TO DO
From the line with "2026年6大自动化办公软件" to the line with "2026-08-06 07:57:01", retype every line exactly, including those two, and leave out the rest of the data below.

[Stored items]

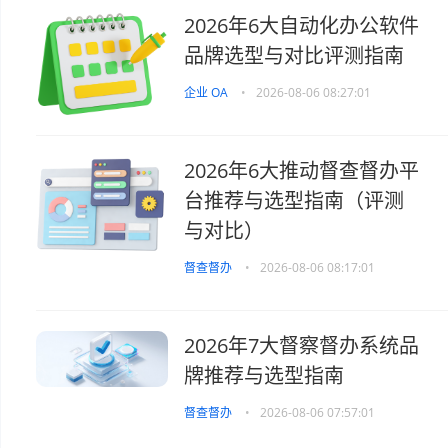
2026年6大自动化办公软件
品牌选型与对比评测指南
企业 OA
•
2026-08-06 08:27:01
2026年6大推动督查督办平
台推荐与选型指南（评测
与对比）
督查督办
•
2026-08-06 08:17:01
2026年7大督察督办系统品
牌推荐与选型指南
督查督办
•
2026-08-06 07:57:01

==

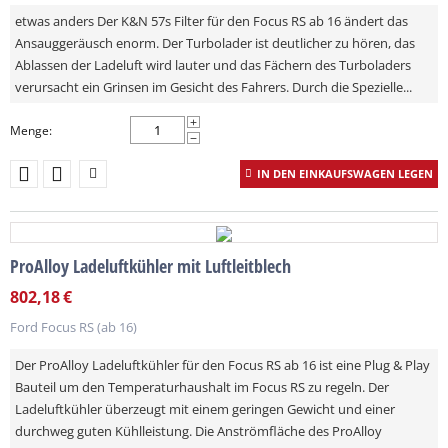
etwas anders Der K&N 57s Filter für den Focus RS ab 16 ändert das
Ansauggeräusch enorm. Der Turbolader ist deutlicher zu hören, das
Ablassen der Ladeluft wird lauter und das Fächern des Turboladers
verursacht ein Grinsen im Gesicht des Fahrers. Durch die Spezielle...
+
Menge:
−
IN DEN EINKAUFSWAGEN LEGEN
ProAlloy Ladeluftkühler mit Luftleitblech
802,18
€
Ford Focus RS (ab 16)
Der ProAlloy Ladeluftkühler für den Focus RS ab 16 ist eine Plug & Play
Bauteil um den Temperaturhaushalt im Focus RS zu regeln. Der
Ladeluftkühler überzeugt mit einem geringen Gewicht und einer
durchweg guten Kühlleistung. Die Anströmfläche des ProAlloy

EXERCISE ANSWER
2026年6大自动化办公软件
品牌选型与对比评测指南
企业 OA
•
2026-08-06 08:27:01
2026年6大推动督查督办平
台推荐与选型指南（评测
与对比）
督查督办
•
2026-08-06 08:17:01
2026年7大督察督办系统品
牌推荐与选型指南
督查督办
•
2026-08-06 07:57:01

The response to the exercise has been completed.